I’m in Annabel Lee’s garden when sun abandons the sky. It’s
taken me a month to distill the right flowers: a poppy pod, some valerian, a bit of passion
flower. Nothing as obvious as deadly
nightshade. I don’t want to die; I merely want to slip into purgatory for a few
hours.
The small angel that marks Annabel’s memorial glimmers in
the fading light, and the moonflowers unfurl their fragrant bells to welcome
the darkness. I’ve no reason to be impatient now that I’ve made sure everything
will go my way.
Annabel designed this garden to come alive at night, and it
does. The frogs begin singing. The
nighthawks swoop to capture whining mosquitoes. The weeping willow rubs its
branches melodically. The moonlight spreads out like silk on the pond, and a
thousand white flowers glow along the water’s edges.
Sitting in Annabel’s dark heaven, I smile as I sip from my
vial. Just enough to ease my way. I know
I’m not welcome where I am going.
Annabel is not watching for me when she enters her garden.
She’s running her hands along the flowers, searching for anything that needs
her tending. She checks the pond for debris, then drifts over to pluck a dead
branch from the holly. She’s focused on her little world, utterly unconcerned
about me and my suffering.
“Annabel,” I whisper, and she ignores me. “Annabel,” I say
louder. She stoops closer to her flowers, and I suspect she is smiling slightly
as she runs her thumb over the petals. I stand and step closer. “Annabel,” I
say in my warning voice. She stands and starts to move away. She thinks I’m
powerless and weak. She thinks she can leave me.
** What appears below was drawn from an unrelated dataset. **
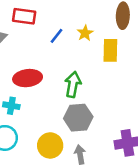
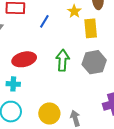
yellow star: (85, 33) -> (74, 11), moved
gray hexagon: (78, 118) -> (94, 62), moved

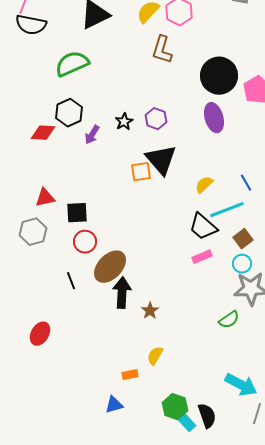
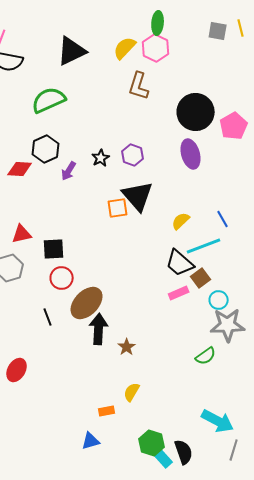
brown square: (243, 239) -> (201, 278), moved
“Annabel, you will pay attention to me,” I say firmly. I emerge
from my dreams and grab her arms to turn her toward me. Her dismay at my power is as it should be.
She is so stunned she tries to pry herself free, something she had not done for
years before her death. “Annabel,” I say
in my kindest, sternest tone, “you should not have tried to leave me. That is
not allowed.” Her years of training do their work; she shifts her gaze to me
and says woodenly but without resistance, “Yes, dear husband. What do you
want?”
Now she knows there is no parting from me.